Dancing bears, stars, pity—the author of War and Peace would no doubt greet that imagery with a
knowing nod. “If the world could write by itself, it would write like Tolstoy,”
said Isaac Babel.
“The
years teach much which the days never know,” said Emerson; they gather to
themselves our hopes and fears, faiths and failures, loyalties and memories,
allowing the past to assume an almost institutional presence, a corpus of
authority and belief that guides—knowingly or unconsciously—our thought and
action.
The
days, meanwhile, come and go stealthily, like playful, errant, elusive gods,
slipping away before we have time to apprehend them. Our attention can never
pay enough tribute to these local deities, to the surprise and the routine of
their daily incarnation, and never fix, except in the static glimpse of words
or pictures, the fleeting hours.
1 Pervasive enough to be invisible, powerful enough to disrupt, if not destroy, the shape and substance of our lives, weather is a wonder worthy of our admiration (if not, indeed, our worship). Yet the weather comes and goes so quickly our direct regard of it seldom relaxes into a steady contemplation of the lessons it may carry. The natural landscape remembers the weather’s whims, of course, but (except after the most extreme outbursts) wears them with such nonchalance we hardly notice.

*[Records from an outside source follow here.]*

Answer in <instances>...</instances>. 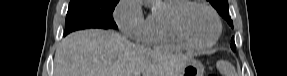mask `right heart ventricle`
Wrapping results in <instances>:
<instances>
[{"label":"right heart ventricle","mask_w":287,"mask_h":76,"mask_svg":"<svg viewBox=\"0 0 287 76\" xmlns=\"http://www.w3.org/2000/svg\"><path fill=\"white\" fill-rule=\"evenodd\" d=\"M185 0H162L149 13L145 20L140 41L153 49L164 51H182L187 47L182 44L172 29V16L174 11Z\"/></svg>","instance_id":"obj_1"}]
</instances>
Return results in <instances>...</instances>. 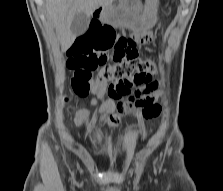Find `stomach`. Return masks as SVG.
I'll list each match as a JSON object with an SVG mask.
<instances>
[{
  "mask_svg": "<svg viewBox=\"0 0 223 191\" xmlns=\"http://www.w3.org/2000/svg\"><path fill=\"white\" fill-rule=\"evenodd\" d=\"M139 0H121L117 7L102 8L99 19L115 27L126 28L131 31H145L156 22L158 0H145L142 12L136 15L133 6Z\"/></svg>",
  "mask_w": 223,
  "mask_h": 191,
  "instance_id": "stomach-1",
  "label": "stomach"
}]
</instances>
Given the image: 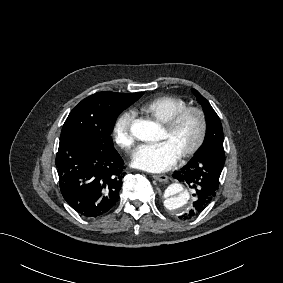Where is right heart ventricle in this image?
<instances>
[{
    "mask_svg": "<svg viewBox=\"0 0 283 283\" xmlns=\"http://www.w3.org/2000/svg\"><path fill=\"white\" fill-rule=\"evenodd\" d=\"M188 107L185 99L175 95H163L136 105L134 111L164 124L169 116Z\"/></svg>",
    "mask_w": 283,
    "mask_h": 283,
    "instance_id": "1",
    "label": "right heart ventricle"
}]
</instances>
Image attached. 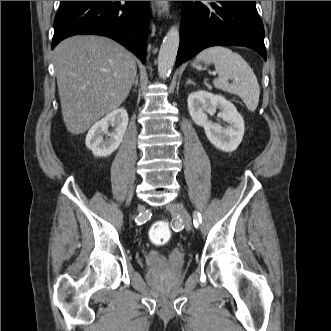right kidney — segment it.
Instances as JSON below:
<instances>
[{"instance_id": "right-kidney-1", "label": "right kidney", "mask_w": 331, "mask_h": 331, "mask_svg": "<svg viewBox=\"0 0 331 331\" xmlns=\"http://www.w3.org/2000/svg\"><path fill=\"white\" fill-rule=\"evenodd\" d=\"M113 127L109 131V127ZM128 126V114L124 108L116 109L96 122L86 135V146L96 157H107L118 149ZM107 137L104 139L103 135Z\"/></svg>"}]
</instances>
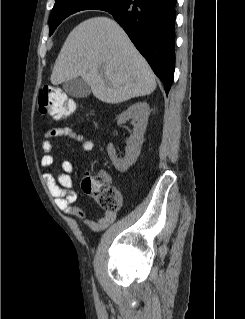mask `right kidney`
<instances>
[{"label": "right kidney", "mask_w": 245, "mask_h": 319, "mask_svg": "<svg viewBox=\"0 0 245 319\" xmlns=\"http://www.w3.org/2000/svg\"><path fill=\"white\" fill-rule=\"evenodd\" d=\"M150 107L146 102H137L124 111L119 117L117 124L121 125L130 119L135 123L133 133L126 141V155L124 159L117 158L116 150L112 143L107 147V152L115 168L125 172L134 164L140 155L141 146L144 141V133L147 127Z\"/></svg>", "instance_id": "right-kidney-1"}]
</instances>
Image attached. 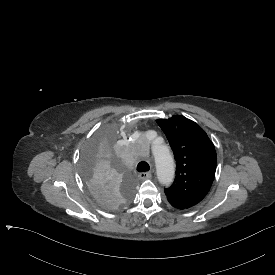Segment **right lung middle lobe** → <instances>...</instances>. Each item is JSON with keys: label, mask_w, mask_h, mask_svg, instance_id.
Listing matches in <instances>:
<instances>
[{"label": "right lung middle lobe", "mask_w": 275, "mask_h": 275, "mask_svg": "<svg viewBox=\"0 0 275 275\" xmlns=\"http://www.w3.org/2000/svg\"><path fill=\"white\" fill-rule=\"evenodd\" d=\"M120 134L111 125H101L89 135L83 150L84 180L96 204L116 211L134 202L132 177L116 168Z\"/></svg>", "instance_id": "right-lung-middle-lobe-1"}]
</instances>
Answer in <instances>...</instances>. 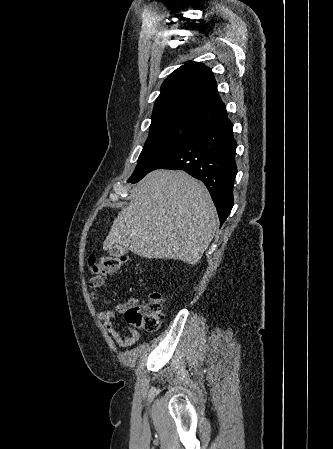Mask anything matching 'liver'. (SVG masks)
Segmentation results:
<instances>
[{"mask_svg": "<svg viewBox=\"0 0 333 449\" xmlns=\"http://www.w3.org/2000/svg\"><path fill=\"white\" fill-rule=\"evenodd\" d=\"M103 249L124 247L145 258L196 264L218 226L205 185L184 171L155 170L132 190Z\"/></svg>", "mask_w": 333, "mask_h": 449, "instance_id": "liver-1", "label": "liver"}]
</instances>
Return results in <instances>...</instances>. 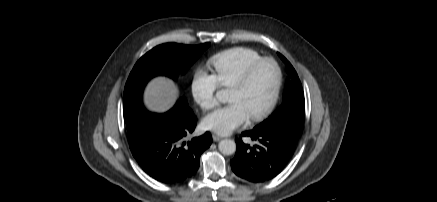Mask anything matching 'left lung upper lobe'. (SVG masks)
Returning <instances> with one entry per match:
<instances>
[{
    "label": "left lung upper lobe",
    "mask_w": 437,
    "mask_h": 202,
    "mask_svg": "<svg viewBox=\"0 0 437 202\" xmlns=\"http://www.w3.org/2000/svg\"><path fill=\"white\" fill-rule=\"evenodd\" d=\"M286 65L288 78L285 85L282 105L265 121L257 125L256 129H278L298 138L304 112L305 99L301 82L292 65L278 53Z\"/></svg>",
    "instance_id": "obj_1"
}]
</instances>
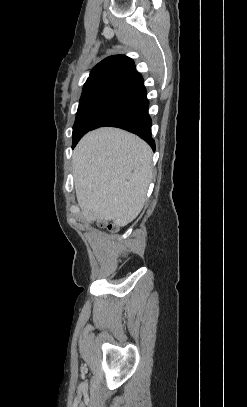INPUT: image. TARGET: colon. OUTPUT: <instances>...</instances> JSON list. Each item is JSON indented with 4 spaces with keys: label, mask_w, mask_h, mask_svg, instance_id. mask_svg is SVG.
<instances>
[{
    "label": "colon",
    "mask_w": 247,
    "mask_h": 407,
    "mask_svg": "<svg viewBox=\"0 0 247 407\" xmlns=\"http://www.w3.org/2000/svg\"><path fill=\"white\" fill-rule=\"evenodd\" d=\"M105 226H106L107 229H108L109 231H111V232H115V231L118 230V227H117L115 224H113V223H108V224H106Z\"/></svg>",
    "instance_id": "obj_1"
}]
</instances>
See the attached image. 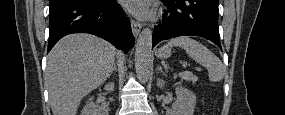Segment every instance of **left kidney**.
Instances as JSON below:
<instances>
[{"label": "left kidney", "instance_id": "obj_1", "mask_svg": "<svg viewBox=\"0 0 285 115\" xmlns=\"http://www.w3.org/2000/svg\"><path fill=\"white\" fill-rule=\"evenodd\" d=\"M163 85L164 82L159 80L158 86L163 87ZM175 93L177 99L167 115H193L196 104L195 94L181 86L176 88Z\"/></svg>", "mask_w": 285, "mask_h": 115}]
</instances>
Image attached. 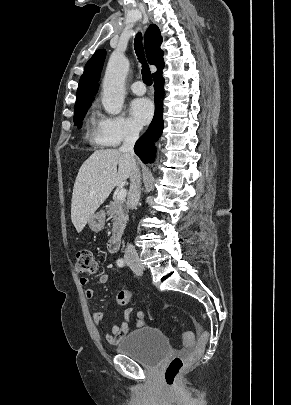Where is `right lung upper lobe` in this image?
Masks as SVG:
<instances>
[{"label": "right lung upper lobe", "instance_id": "cb5924a9", "mask_svg": "<svg viewBox=\"0 0 291 405\" xmlns=\"http://www.w3.org/2000/svg\"><path fill=\"white\" fill-rule=\"evenodd\" d=\"M162 37L159 28L151 24L144 35V47L149 64L155 65L157 71L153 76L161 74L164 68L163 51L160 49ZM106 51H96L87 62L77 89L75 111L89 108L99 88V78L102 71Z\"/></svg>", "mask_w": 291, "mask_h": 405}]
</instances>
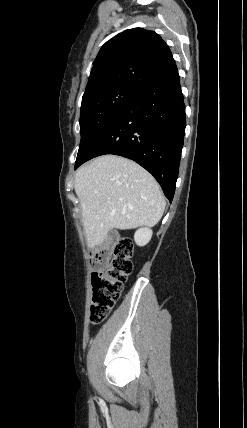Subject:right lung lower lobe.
<instances>
[{
	"label": "right lung lower lobe",
	"instance_id": "obj_1",
	"mask_svg": "<svg viewBox=\"0 0 247 428\" xmlns=\"http://www.w3.org/2000/svg\"><path fill=\"white\" fill-rule=\"evenodd\" d=\"M185 127V105L175 65L121 109L76 160L75 169L104 154L132 159L156 178L171 202Z\"/></svg>",
	"mask_w": 247,
	"mask_h": 428
}]
</instances>
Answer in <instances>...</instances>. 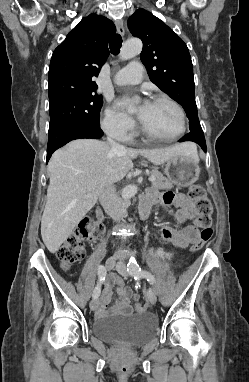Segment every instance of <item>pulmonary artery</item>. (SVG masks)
<instances>
[{"instance_id":"obj_1","label":"pulmonary artery","mask_w":249,"mask_h":382,"mask_svg":"<svg viewBox=\"0 0 249 382\" xmlns=\"http://www.w3.org/2000/svg\"><path fill=\"white\" fill-rule=\"evenodd\" d=\"M144 68L142 63L133 61L121 69L115 76L117 85H133L139 83L143 78Z\"/></svg>"}]
</instances>
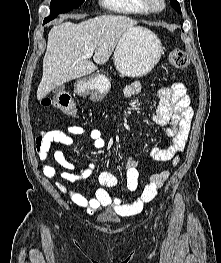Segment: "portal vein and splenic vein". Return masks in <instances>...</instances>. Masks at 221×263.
Returning <instances> with one entry per match:
<instances>
[{"label":"portal vein and splenic vein","mask_w":221,"mask_h":263,"mask_svg":"<svg viewBox=\"0 0 221 263\" xmlns=\"http://www.w3.org/2000/svg\"><path fill=\"white\" fill-rule=\"evenodd\" d=\"M94 51H95V48H94V47L90 48V49L88 50L87 56H88V57L92 56L93 53H94Z\"/></svg>","instance_id":"18ae733b"}]
</instances>
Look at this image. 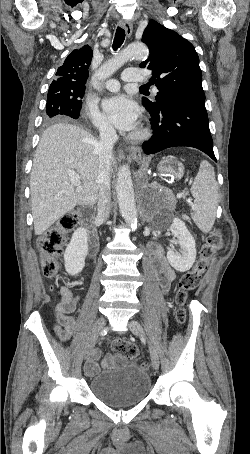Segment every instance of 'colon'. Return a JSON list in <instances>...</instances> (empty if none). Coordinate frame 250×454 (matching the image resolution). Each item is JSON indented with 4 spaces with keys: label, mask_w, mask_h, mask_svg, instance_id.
Masks as SVG:
<instances>
[{
    "label": "colon",
    "mask_w": 250,
    "mask_h": 454,
    "mask_svg": "<svg viewBox=\"0 0 250 454\" xmlns=\"http://www.w3.org/2000/svg\"><path fill=\"white\" fill-rule=\"evenodd\" d=\"M76 224V214H65L38 239L37 247L41 256L42 272L46 277L57 276L60 267L59 258L62 255L67 235L75 228ZM222 246L221 233L218 230L211 232L202 244L194 266L181 276L175 295V302L178 306L176 319L179 323H183L186 319L183 306L188 299V294L198 286L212 257ZM112 350L116 355L126 358L132 359L137 355L136 347L123 340L115 341L112 345ZM142 366L146 368L147 364L143 363Z\"/></svg>",
    "instance_id": "obj_1"
}]
</instances>
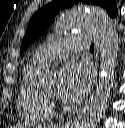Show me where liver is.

2 A good portion of wisdom is the knowledge that truth is never a fact but always a force; it arrives in our lives like the weather, assured and unpredictable, a resource and a danger.
Is there a watching in the world—a wakefulness—attentive to our thoughts and deeds? All of us, at one time or another, have intuited such intent to some vague presence outside ourselves. The feeling can be provoked—quite readily, in fact—by a landscape (a sylvan setting might provide it, or any spring or fall of water), for there are places that seem alive with apprehensions, as if things gone are still waiting there. Often we can sense such strange advertence to our being in the suspended animation of a fully-moonlit night, or in the eerie surround of profound quiet. Silence can seem so alert. We could assign our sensitivity to mere anxiety, but there are times, I’m certain, when our anxiety is summoned by an unseen audience. In the shadow of its vigilance (whatever its meaning, intention, or intelligence), the very idea of the holy takes root, as the world urges us to repay its watchfulness in kind.